SIOUX FALLS, S.D. (KELO) — With the election just days away, a bombshell has been dropped in Minnehaha County that could have huge implications on the outcome.

Two people have filed court documents to stop Minnehaha County from counting mail-in absentee ballots.

There are more than 100 pages. The civil lawsuit questions whether some of those absentee mail-in ballots were turned in by people who are not legally registered to vote here.

With less than a week until election day, you’ll find plenty of people voting absentee in Minnehaha County.

But is the auditor’s office doing enough to make sure people who apply to vote are eligible?

That’s the question at the heart of this request for a temporary restraining order that would prohibit the county from opening and separating all mail-in ballots.

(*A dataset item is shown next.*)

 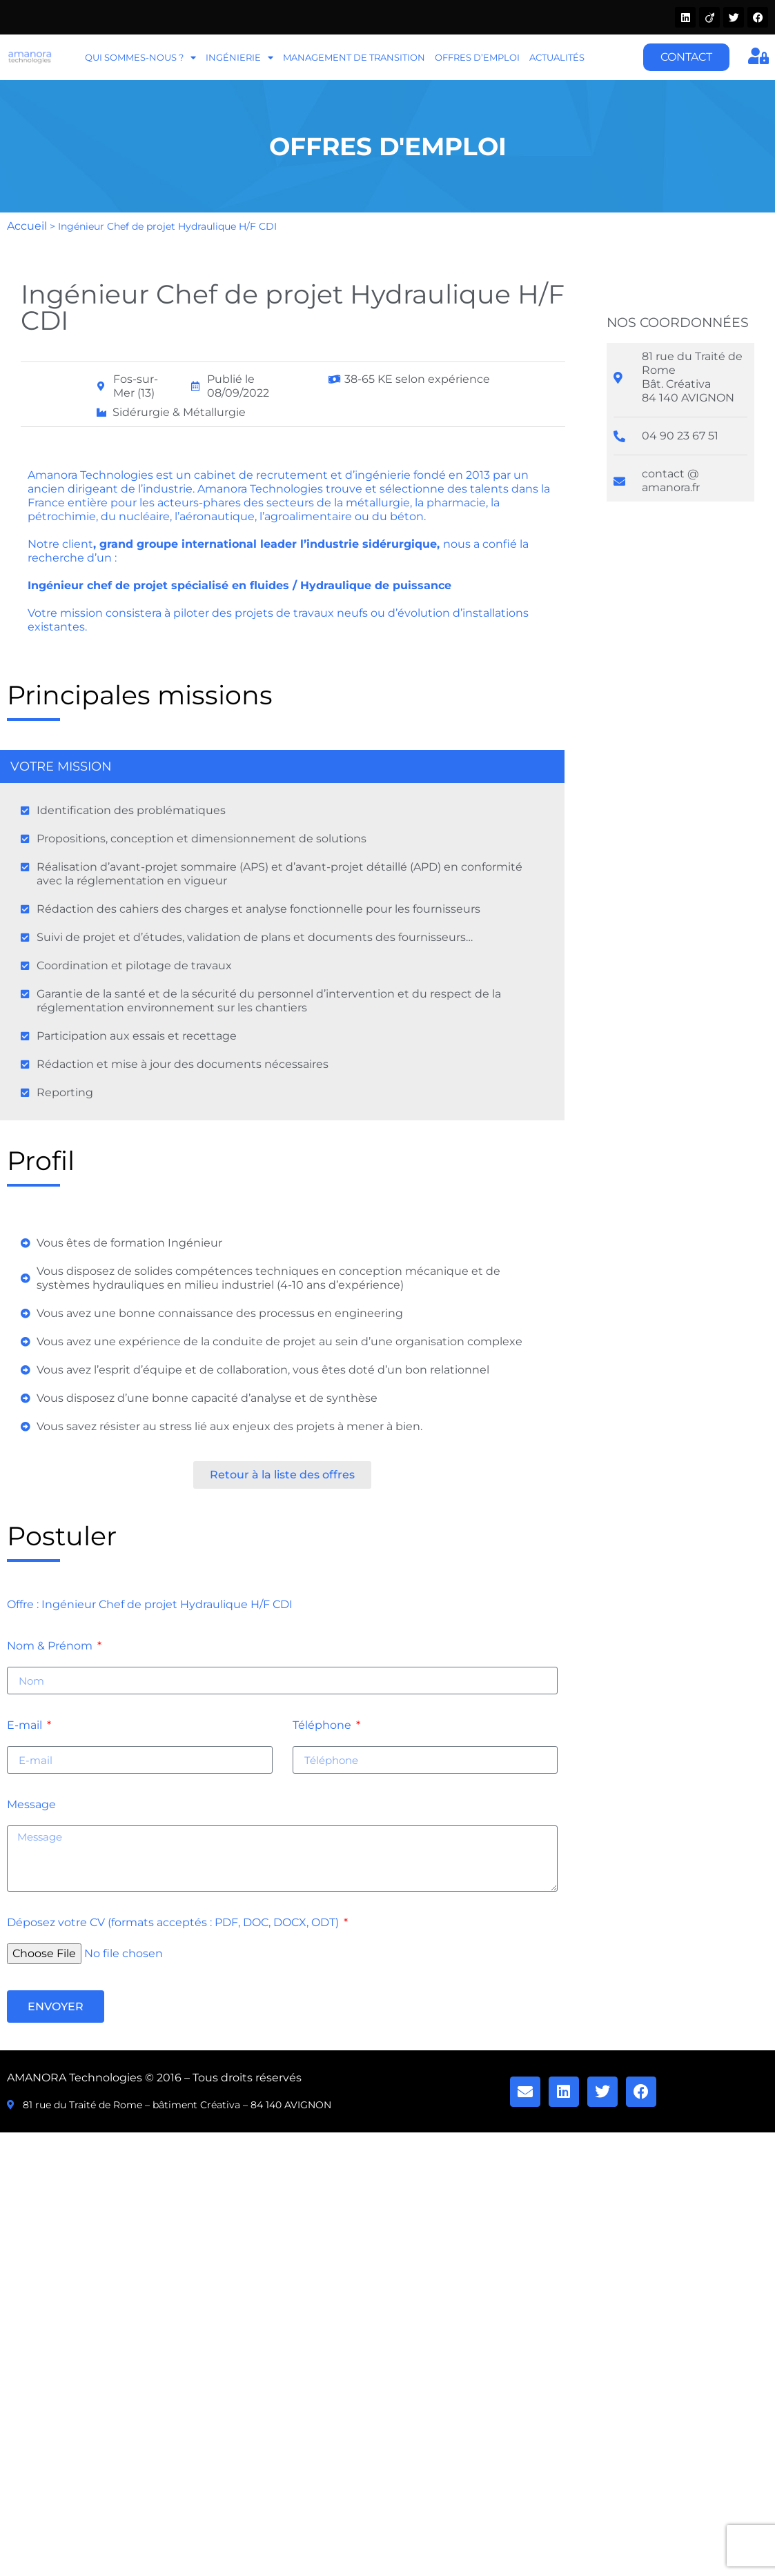 What do you see at coordinates (557, 57) in the screenshot?
I see `Actualités` at bounding box center [557, 57].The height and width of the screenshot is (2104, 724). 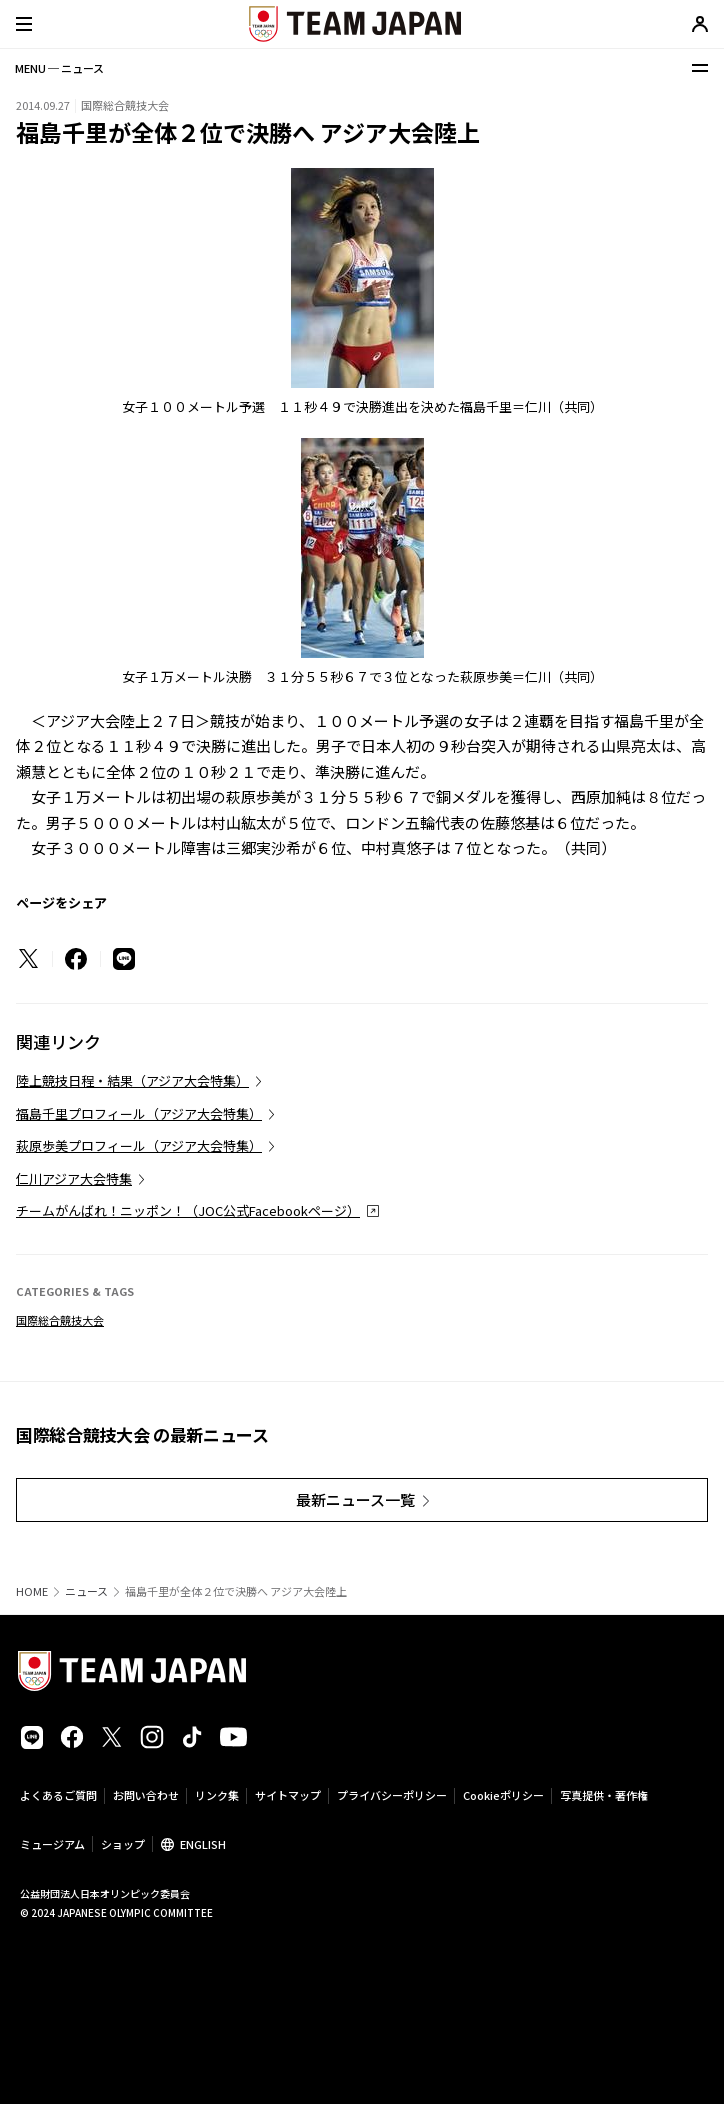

The filing includes more than 20 examples of people who listed Dakota Post and Your Best Address as their mailing addresses on their voter registration forms.

Both Sioux Falls businesses forward mail, which is legal for residents who don’t live in South Dakota full time, as long as they meet certain requirements.

The suit also questions whether some absentee voters are registered in more than one state and whether the auditor’s office broke the law, by accepting documents that weren’t filled out completely.

Many of the examples, have sections that are blank, including a line that reads “If Residence Address is a PO Box, rural box, or general delivery, you must give the location of your residence.”

KELOLAND News reached out to the Minnehaha County Auditor’s office for a response and was referred to the state’s attorney’s office. We haven’t heard back yet.

KELOLAND News also spoke with the ACLU – which wouldn’t comment directly on this case – but is encouraging voters to keep turning in their absentee ballots.

“It boils down to voting is such a fundamental right of our democracy because the decisions made in city hall, state legislatures or U.S. Congress and every other level of government affects the lives of South Dakotans, but the people who are really making the decisions are us as voters,” ACLU Jann Farley said.

Right now Minnehaha County has more than 15,000 absentee ballots to be counted for the upcoming election.